Hi All,
The first time I read the Narnia series was as a child of about 8 or so, I had no idea it was supposed to be an allegory about Christ. To me it was just an entertaining fantasy tale not terribly different from the Hobbit which I read at about the same time.
Funny isn't it? For some reason this quaint tale of fawns and lions and the eventual triumph of good over evil, is supposed to be a potentially dangerous and corrupting influence, so dangerous that our children must not be permitted to read it.

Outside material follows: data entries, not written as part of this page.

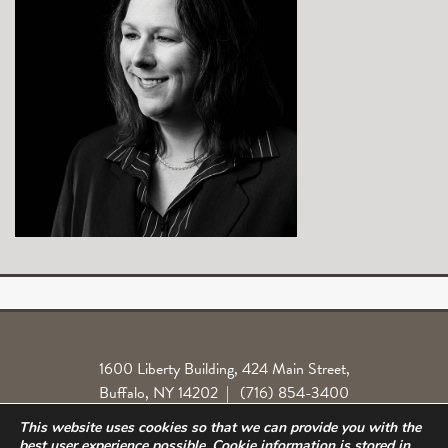
1600 Liberty Building, 424 Main Street,
Buffalo, NY 14202
|
(716) 854-3400
This website uses cookies so that we can provide you with the
Locations
Legal License
Norlite Class Action
Privacy Policy
best user experience possible. Cookie information is stored in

On the other hand, it was fine and laudable when as part of our 10th grade English Curriculum I was assigned the book "Native Son". I remember gleefully reading a couple of extracts from it to my mother, in which the protagonist, Bigger, first smothers his employers daughter with a pillow and then attempts to destroy the body, and follows this up by graphically bashing his girlfriends brains out with a brick. My parents were horrified and couldn't believe that I had been assigned such a book by a school, the administration maintained it was "a great American novel" and that I needed to be exposed to these things in order to properly mold my character. Thus followed several years of reading novels either existentialist or nihilist in their philosophy, and always teaching the same message of the purposelessness and despair of existance, that morals were, after all, relative and finally meaningless, and counseling one to either rage against the system, or simply commit suicide.
What a wonderful society we are building. Naked Lunch and The Plague get two thumbs up, but Narnia must be legally removed from the curricula as potentially harmful to young minds. Looks like we approve of always winter and never Christmas here too. Watch out kids, Maugrim and his secret police are coming to make sure you don't hear about Aslan.